** MATERIAL PROVIDED **
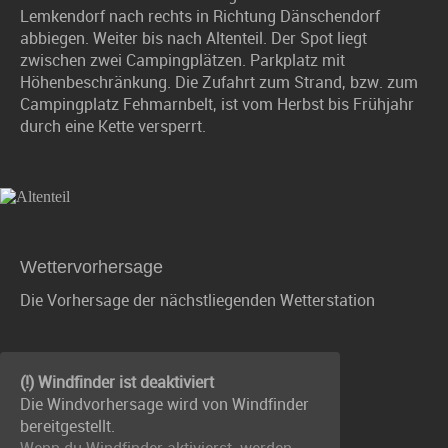
Lemkendorf nach rechts in Richtung Dänschendorf
abbiegen. Weiter bis nach Altenteil. Der Spot liegt
zwischen zwei Campingplätzen. Parkplatz mit
Höhenbeschränkung. Die Zufahrt zum Strand, bzw. zum
Campingplatz Fehmarnbelt, ist vom Herbst bis Frühjahr
durch eine Kette versperrt.
Wettervorhersage
Die Vorhersage der nächstliegenden Wetterstation
(!) Windfinder ist deaktiviert
Die Windvorhersage wird von Windfinder
bereitgestellt.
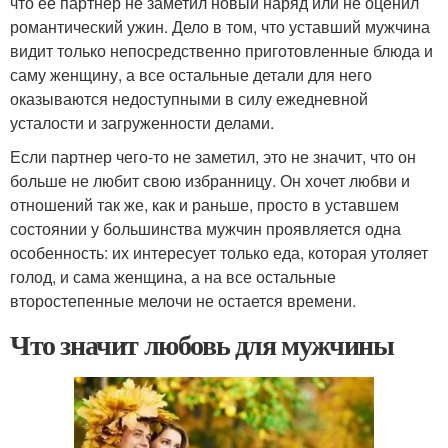
что ее партнер не заметил новый наряд или не оценил
романтический ужин. Дело в том, что уставший мужчина
видит только непосредственно приготовленные блюда и
саму женщину, а все остальные детали для него
оказываются недоступными в силу ежедневной
усталости и загруженности делами.
Если партнер чего-то не заметил, это не значит, что он
больше не любит свою избранницу. Он хочет любви и
отношений так же, как и раньше, просто в уставшем
состоянии у большинства мужчин проявляется одна
особенность: их интересует только еда, которая утоляет
голод, и сама женщина, а на все остальные
второстепенные мелочи не остается времени.
Что значит любовь для мужчины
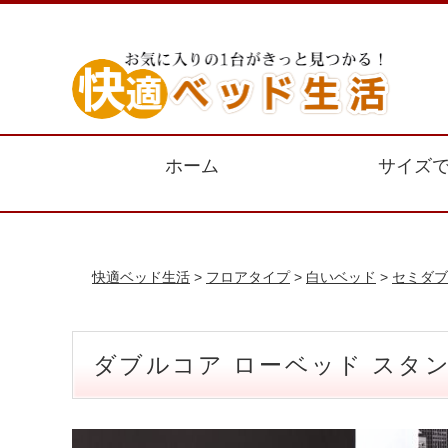
ホーム
サイズ
快適ベッド生活
>
フロアタイプ
>
白いベッド
>
セミダブ
ダブルコア ローベッド スタ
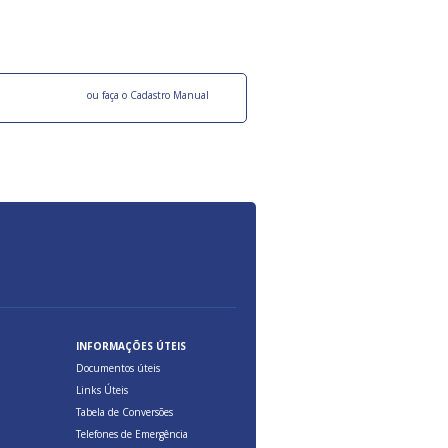
ocesso Distribuição Responsável).
Aduana Brasileira, relacionados à maior agil
previsibilidade das cargas nos fluxos do co
internacional.
o facebook
ou faça o Cadastro Manual
INFORMAÇÕES ÚTEIS
Documentos úteis
Links Úteis
Tabela de Conversões
Telefones de Emergência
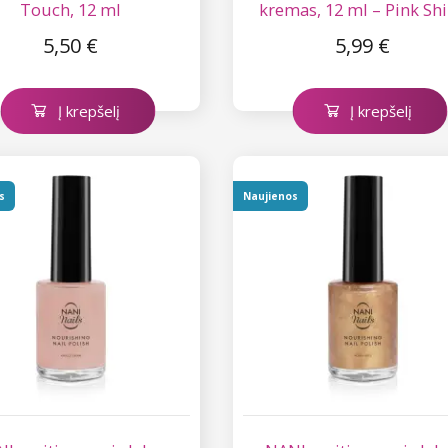
Touch, 12 ml
kremas, 12 ml – Pink Sh
5,50 €
5,99 €
Į krepšelį
Į krepšelį
s
Naujienos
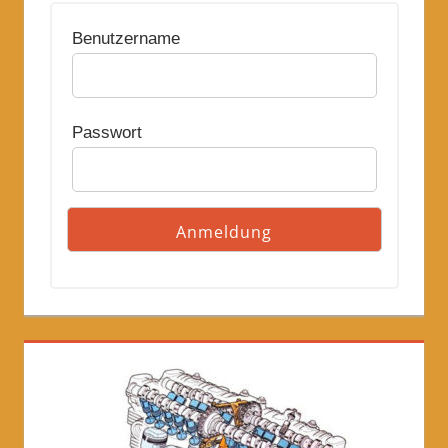
Benutzername
Passwort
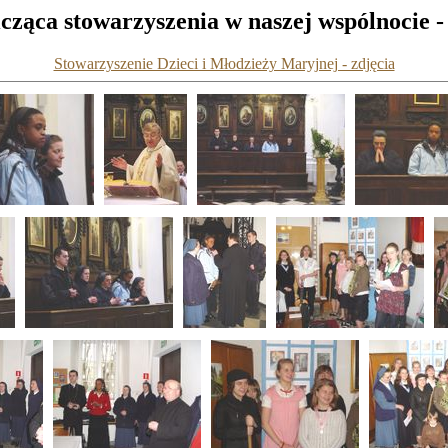
ząca stowarzyszenia w naszej wspólnocie -
Stowarzyszenie Dzieci i Młodzieży Maryjnej - zdjęcia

** WORK ITEM **
Copy the records above exactly, leaving out every picture.

** SOLUTION FOR THIS EXERCISE **
Lemkendorf nach rechts in Richtung Dänschendorf
abbiegen. Weiter bis nach Altenteil. Der Spot liegt
zwischen zwei Campingplätzen. Parkplatz mit
Höhenbeschränkung. Die Zufahrt zum Strand, bzw. zum
Campingplatz Fehmarnbelt, ist vom Herbst bis Frühjahr
durch eine Kette versperrt.
Wettervorhersage
Die Vorhersage der nächstliegenden Wetterstation
(!) Windfinder ist deaktiviert
Die Windvorhersage wird von Windfinder
bereitgestellt.
что ее партнер не заметил новый наряд или не оценил
романтический ужин. Дело в том, что уставший мужчина
видит только непосредственно приготовленные блюда и
саму женщину, а все остальные детали для него
оказываются недоступными в силу ежедневной
усталости и загруженности делами.
Если партнер чего-то не заметил, это не значит, что он
больше не любит свою избранницу. Он хочет любви и
отношений так же, как и раньше, просто в уставшем
состоянии у большинства мужчин проявляется одна
особенность: их интересует только еда, которая утоляет
голод, и сама женщина, а на все остальные
второстепенные мелочи не остается времени.
Что значит любовь для мужчины
ホーム
サイズ
快適ベッド生活
>
フロアタイプ
>
白いベッド
>
セミダブ
ダブルコア ローベッド スタ
ocesso Distribuição Responsável).
Aduana Brasileira, relacionados à maior agil
previsibilidade das cargas nos fluxos do co
internacional.
o facebook
ou faça o Cadastro Manual
INFORMAÇÕES ÚTEIS
Documentos úteis
Links Úteis
Tabela de Conversões
Telefones de Emergência
Touch, 12 ml
kremas, 12 ml – Pink Sh
5,50 €
5,99 €
Į krepšelį
Į krepšelį
s
Naujienos
Benutzername
Passwort
ząca stowarzyszenia w naszej wspólnocie -
Stowarzyszenie Dzieci i Młodzieży Maryjnej - zdjęcia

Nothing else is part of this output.